En época de sequía muchos esperamos la lluvia; unas gotas que calmen la sed, que hagan crecer el pasto, que suenen cuando caen a destiempo en nuestro techo o ventanas. Pero, ¿qué pasa con nosotros cuando la lluvia no llega? nos desesperamos, sí, lo hacemos. Y comenzamos a quejarnos y a decir cuantas cosas pasen por nuestra mente. No se hagan, yo sé que es cierto.
Lo peor del caso es que cuando la lluvia llega, también nos quejamos. Comenzamos a decir que hace mucho frío, o que se alborotó el calor, o que no podemos salir por causa de la lluvia. ¡Quién podrá entendernos!
Ahora bien, cuando llueva, fijémonos en las calles sucias, en esas que la basura se acumula en las canaletas. ¿Se han dado cuenta que el aguacero hace correr la basura y limpia la calle?

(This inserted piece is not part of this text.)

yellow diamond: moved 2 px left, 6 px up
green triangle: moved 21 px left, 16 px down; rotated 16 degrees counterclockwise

Así pasa en nuestras vidas, pasamos por un gran momento de sequía, donde no encontramos ni una gota de agua en medio del desierto. Pero allí, justo en ese momento de sequía es donde debemos reconocer de donde viene la lluvia, quién la envía. Sin duda, Dios. Lo sabemos, pero parece que no lo recordamos cuando las cosas se ponen feas.

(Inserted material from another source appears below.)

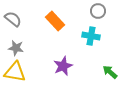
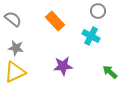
cyan cross: rotated 18 degrees clockwise
purple star: rotated 18 degrees clockwise
yellow triangle: rotated 35 degrees counterclockwise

La lluvia de Dios llegará a tu vida, luego de que reconozcas que solo él puede enviarla. Y la enviará para dos cosas. La primera: para limpiarte, limpiar tus tristezas, tus amarguras, tu dolor y llevarse todo el sucio que puede haber en tu vida -así como el de la calle-, y la segunda: para bendecirte, la lluvia de Dios, la provisión, llegará después de que hayas sido limpiado y que aprendas a caminar con él. Es un error querer invertir el orden. Buscad primero el reino de Dios y su justicia y lo demás será añadido, ¿lo recuerdan? Que la lluvia de Dios caiga sobre tu vida e inunde tu corazón.